Rational replacement van parts purchasing

Are we rational when it comes to choosing van parts?

We like to think of ourselves as rational beings. We are sensible and make logical choices. Perhaps in many areas of life we are; however, are we when it comes to choosing car parts? Consider this: You own a 5 year old van that needs a replacement part, where do you get it? The first impulse may be to go to the car dealer and get a part. It will be a brand new part. It will not be the cheapest option available. The cheapest option would probably be to get the same part from a van breaker. So chosing the discount priced replacement part would be the obvious choice. We don’t always operate like this.
We tend to add in justifications as to why the premium priced product is the right choice:

  • It is new from the dealer and is a genuine part; however, the part from the van dismantler is a genuine part from the same make of van.
  • It is new so guaranteed. Well, yes it is but for a limited period. The recycled part will be guaranteed too, perhaps not for so long. The thing is, is it worth paying a premium for this? If you are getting a 50% discount by purchasing a used part that is designed to last the life of your vehicle is it worth paying more for a new part that will probably outlast your van’s life? As importantly, the part only has to last the life of the van whilst in your ownership. Are you really going to be keeping the van until it is 11 or 12 years old? What price the premium of a new part now?
  • In the unlikely event that the used part fails sometime after the guarantee expires what price is a replacement? Another used part will probably still bring the total bill to less than a new part.
  • Are we paying a premium price for a new part for peace of mind? Quite probably, but peace of mind is not necessarily a function of logic but of emotion. A new part may be better at being a new part but it is not the certain cost effective choice it may seem.
  • We may argue that going to a dealer will mean instant availabilty of the required part. The assumption often made is that the dealer carries stock, well maybe. With the modern practice of lean supply chains the dealer will be carrying limited stock. Businesses generally cannot have capital tied up in depreciating parts sat on shelves. They will more as like have to order in the new part themselves from a central supplier or factor. It may be a day or two before the part arrives with the dealer. The van breaker will either have the part or not and so will quote on that basis. If they have it they can dispatch the part the same day for a next day delivery.
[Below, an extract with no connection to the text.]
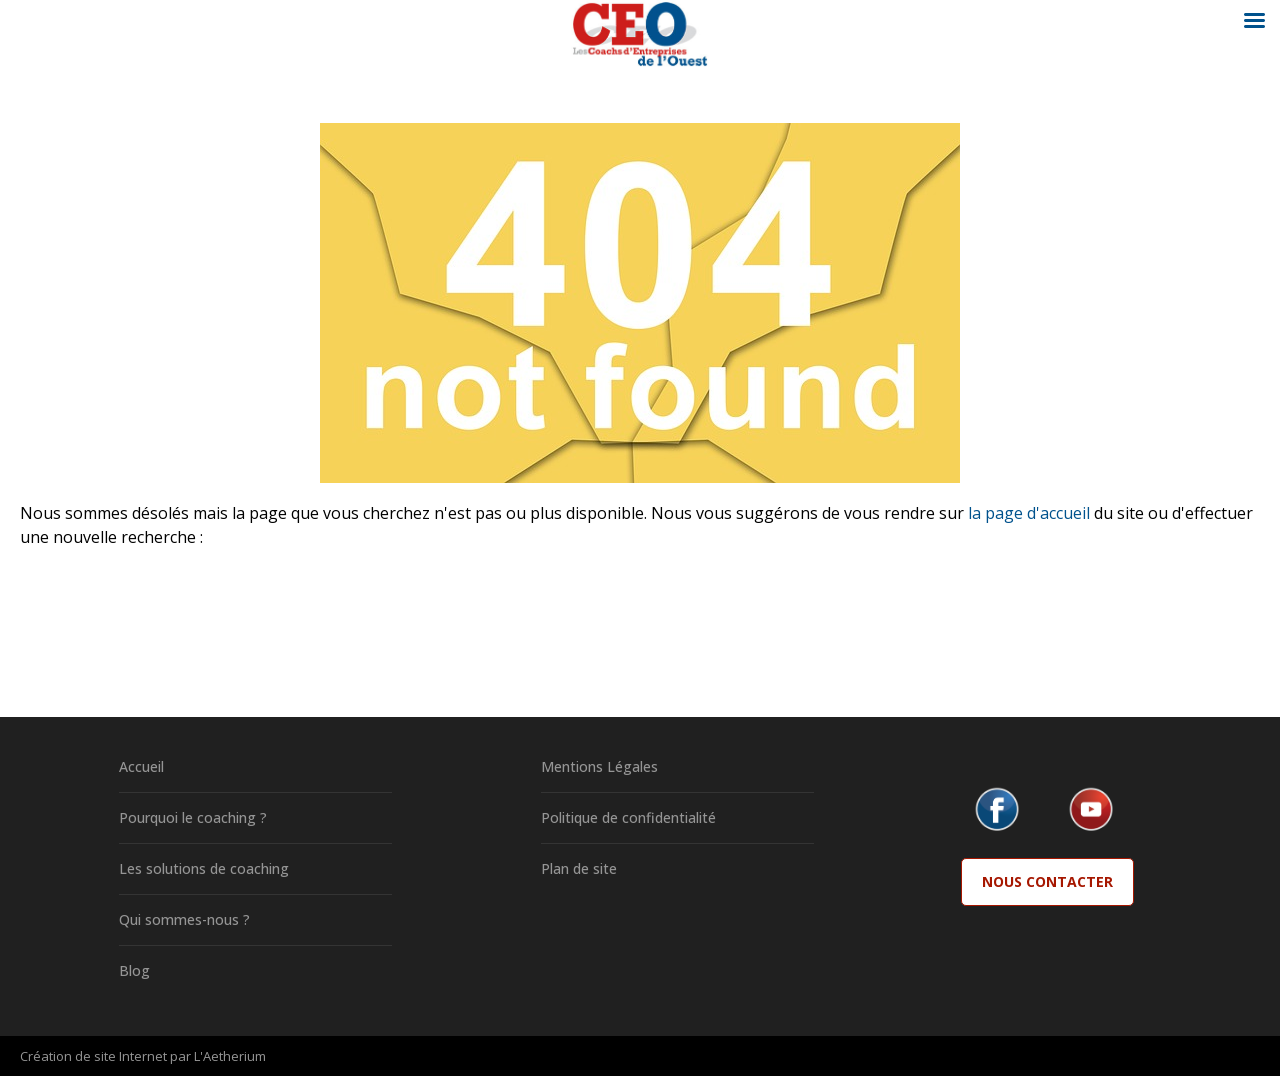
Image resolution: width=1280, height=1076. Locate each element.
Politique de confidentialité (628, 817)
If you make an enquiry to the breaker first to check availability of discounted parts what do you lose apart from perhaps an hour or two?
  • We have an emotional attachment to our vehicles so we want to get the ‘best’ you can for our van. Well, very few of us have vehicles from new. It is more likely to be second hand – in effect every component of that vehicle is ‘used’ when you buy it. What is logical about buying new for your used van?


Rational specification when looking for a replacement part?

We get used to a certain way of doing things. If something needs replacing we get a new part to replace it. Here is the thing: Is it about the definition of ‘new’ that perhaps lets us down. Language can be so imprecise at times. What is needed is a replacement part, this does not have to mean ‘new’ as in unused but ‘new’ as in the next item needed in the timeline of the van. If we step back from the situation and define what is needed, stripped of emotion, we may get a specification like this:

The van requires a replacement part in order to make it function adequately again. The part should be correctly designed for the job required of it, on the balance of probabilities last for the duration of the expected ownership of the van, be available for purchase in a timely fashion, and be the least expensive part that satisfies the foregoing items.

It is merely the time/cost/quality question that we always face in life. The thing is we like the idea and emotion surrounding something that is new. We often make purchases that are irrational economically because they make us somehow feel good about ourselves, or we do it out of fear [fear of failure, fear of the unknown].
We all have limits on our time and money so why don’t we make economically rational decisions? The purchase of a new part is not necessarily a bad decision – it will get us the part we need but at a premium price. The premium is the difference in cost between the used part and the new part. Is the premium really giving better quality for longer? Do we really need ‘longer’, especially if ‘longer’ extends beyond your ownership or the life of the van?
It could just be that we, the consumer, aren’t aware that there is a more cost effective alternative. How can we make a rounded decision when purchasing our replacement van parts if we aren’t aware of the alternatives? Well, we are reading this so now we know there is another route to purchasing replacement parts for our van. We can get cheap/good value parts from scrap yards:

  • You don’t need to spend money on fuel going to the dealer as you can enquire on line.
  • You don’t need to visit a parts dealer as the parts can be delivered to you.
  • The parts are genuine as they come from a recycled vehicle like yours.
  • The parts come at a substantial discount.

If you want to get emotional about purchasing a replacement van part then get happy about buying the best value part you can at the right quality in good time.
What is better than feeling smug about recycling? When you’ve saved a bob or two doing it!